Bell obviously saw the writing on the wall and has come back with a plan that allows independent ISPs to purchase 1 TB of data for $200 with an overage charge of 29.5 cents per GB. The aggregation of independent ISP subscriber traffic means that those ISPs can choose to offer whatever plans they like – unlimited, capped, or variations thereof – simply by purchasing aggregated data from Bell under the tariff. The aggregated pricing model was proposed by several people (even I figured it out in my first long UBB post on February 1st) and is certainly better than the wholesale UBB approach it replaces.
Notwithstanding the proposed improvement on wholesale terms, this represents only a small part of the broader UBB issue.
I will have more to say about what to do next in a paper and a series of posts coming out later this week. In the meantime, my primary takeaway from Bell’s backtrack is to note how it affirms that there are two paths to keeping dominant market players from taking advantage of their position to the detriment of consumers and smaller businesses. The first is competition – with enough competition, dominant players become less dominant and are forced to respond with better pricing and services. The second – which arises in the absence of such competition – is regulatory or political pressure.

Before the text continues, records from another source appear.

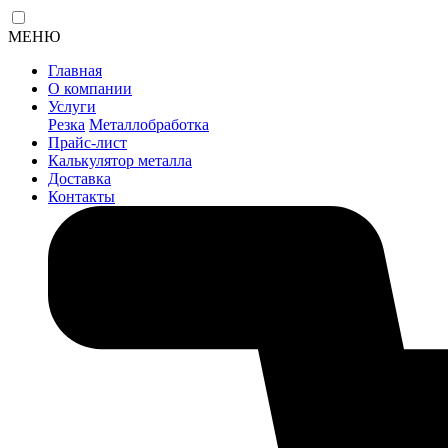
МЕНЮ
Главная
О компании
Услуги
Резка
Металлобработка
Прайс-лист
Калькулятор металла
Доставка
Контакты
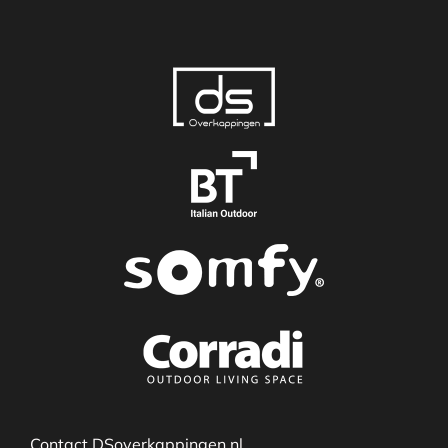
Contact DSoverkappingen.nl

Bell’s backtrack, which is entirely the result of political and public pressure (the independent ISPs were powerless and the regulator approved the wholesale UBB approach), is a reminder that Canada still does not have a sufficiently competitive environment to effect change. Instead, Canada still needs regulatory or political pressure to help foster a more competitive outcome. Relying on market forces may be the preferred approach, but at the present time there should be little doubt that market forces alone (particularly an artificially restricted market without foreign competitors) will not provide Canada with globally competitive Internet services and pricing.